ニコラ・アマティのヴァイオリンは同じように見えても時期に関係なくモデルはいくつもあって寸法はかなり違います。中にはデルジェスのようなモデルもあります。同じ木枠でもコーナーやf字孔をデルジェスにすればデルジェスが作れそうです。

とてもばらつきがあるのも特徴でしょう。f字孔もみな違います。おそらくフリーハンドで作っていたのでしょう。そういう意味でもとても創造性があると思います。こうじゃなくてはいけないと決まっているのではなく、だいたいの感じで作っていたのでしょう。「だいたいの感じ」というのは難しくてつかみにくいものです。

このような創造性は弟子にも受け継がれてクレモナ派の一派を形成したことでしょう。現在の工業デザイナーのように「斬新なデザインにしてやろう」というのではなくて大体の感じで作っているうちになんとなくその人の形が出来上がっていくようです。ストラディバリの若いころと黄金期のf字孔を比べても基本的には同じです。なんとなく丸が小さくなってスマートになって行くようです。でもデザイン画を描いてやってるような感じではなくて作っていくうちにちょっとずつ変わっていったようです。

今回見たアマティに話を戻すと、息子のジローラ・モアマティのものに類似点が多くあります。80歳ですから当時30歳くらいの息子が手伝ったかもしれません。完全にジローラモが作ったかもしれません。また最晩年の作風をジローラモが受け継いだとも考えられます。いずれにしても親父に反発して違う路線を目指すなどということは無かったようです。

ストラディバリやデルジェズには発明のような技術革新は無いと考えています。
創造性はアマティ家にも備わっていて作風が変化していくのが普通だったのでしょう。このような創造性は教えるのが難しく、すぐにクレモナ派が途絶えてしまった原因でもあるかもしれません。



次はアジャスターの話です。

このE線アジャスターはヒルのものです。

こちらはウィットナーのものですが、右がヒルタイプです。日本でも高価な楽器を持っている人はヒルタイプを付けている人がよくいます。うちでは左のタイプを標準装備にしています。大きめに作られていて可動範囲が大きく扱いに神経を使わなくて済むからです。

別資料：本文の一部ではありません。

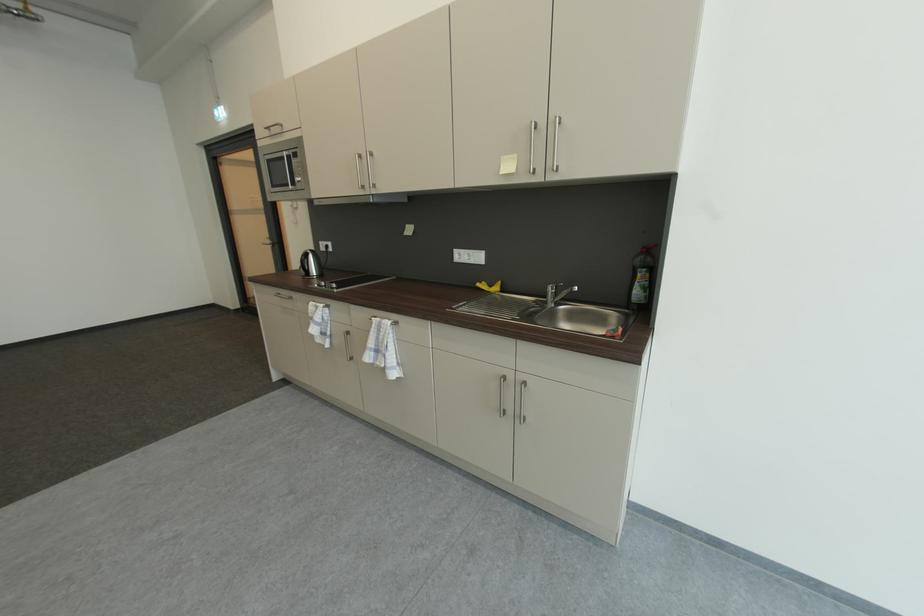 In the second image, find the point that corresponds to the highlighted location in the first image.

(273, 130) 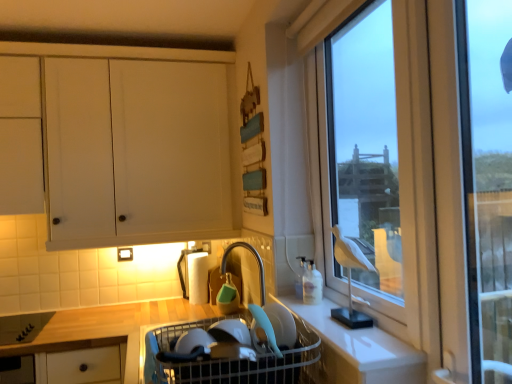 Question: From the image's perspective, is white matte counter at lower right above or below transparent glass window at right?

Choices:
 (A) below
 (B) above

Answer: (A)

Question: From a real-world perspective, relative to transparent glass window at right, is white matte counter at lower right vertically above or below?

Choices:
 (A) above
 (B) below

Answer: (B)

Question: Based on their relative distances, which object is nearer to the white matte cabinet at upper left?

Choices:
 (A) white plastic sink at center
 (B) matte plastic bowl at lower center
 (C) white matte counter at lower right
 (D) transparent glass window at right

Answer: (D)

Question: Based on their relative distances, which object is nearer to the transparent glass window at right?

Choices:
 (A) matte plastic bowl at lower center
 (B) white matte cabinet at upper left
 (C) white matte counter at lower right
 (D) white plastic sink at center

Answer: (C) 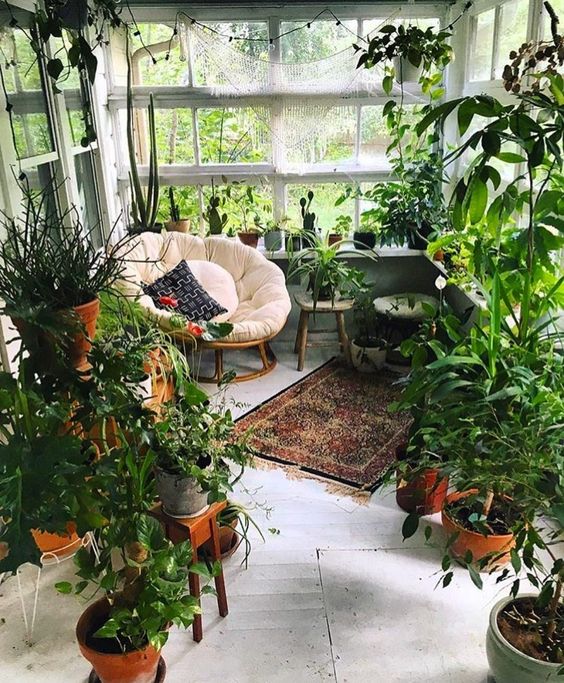 The height and width of the screenshot is (683, 564). I want to click on string of lights, so point(308,26). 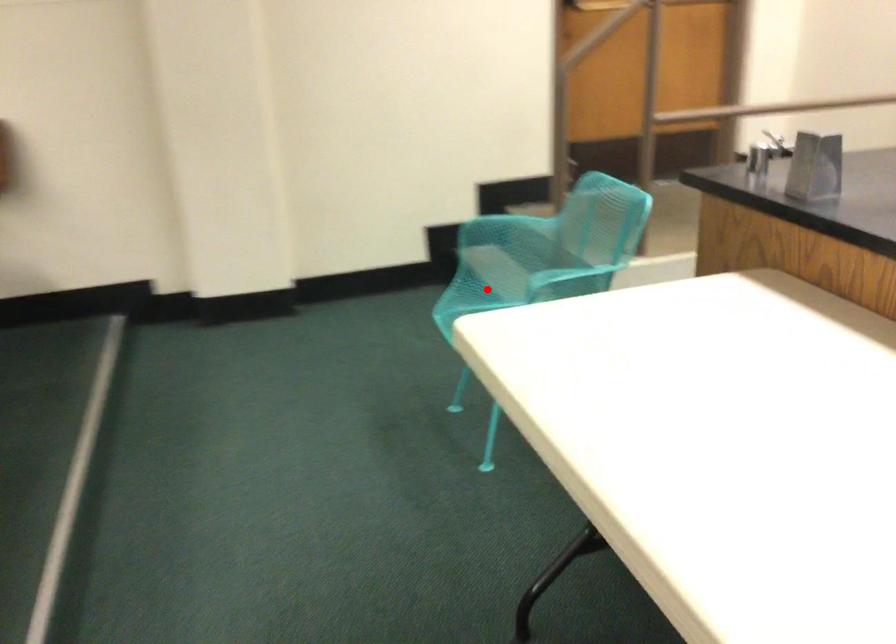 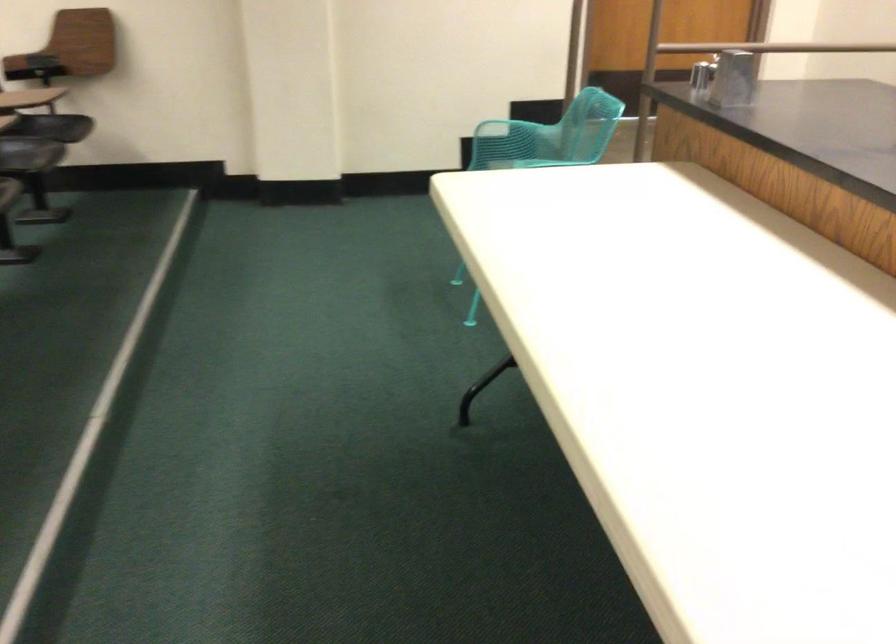 Question: I am providing you with two images of the same scene from different viewpoints. A red point is marked on the first image. Is the red point's position out of view in image 2?

Choices:
 (A) Yes
 (B) No

Answer: (A)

このようにテールピースに多少の改造を加える必要がありました。この場合アジャスターが弦をまたぐ黒檀の部分にぶつかって稼働範囲が制限されてしまいます。

改造しなければ使い物にならなかったでしょう。ウィットナーのものならそこまで問題ないかもしれませんが、通常のものならずぼらな人でも無理がありません。

アジャスターは弦が伸びて来るのに伴ってネジがどんどん入っていきます。可動範囲の限界に来るとそれ以上動かなくなるのでネジをいっぱいまで戻してペグで調弦をし直す必要があります。
ヒルタイプならマメにそれをする必要があるというわけです。

弦の長さもそろって収まりは良いですが。こっちでは細かいことにこだわる人が少ないので神経質な日本人が好むものかもしれません。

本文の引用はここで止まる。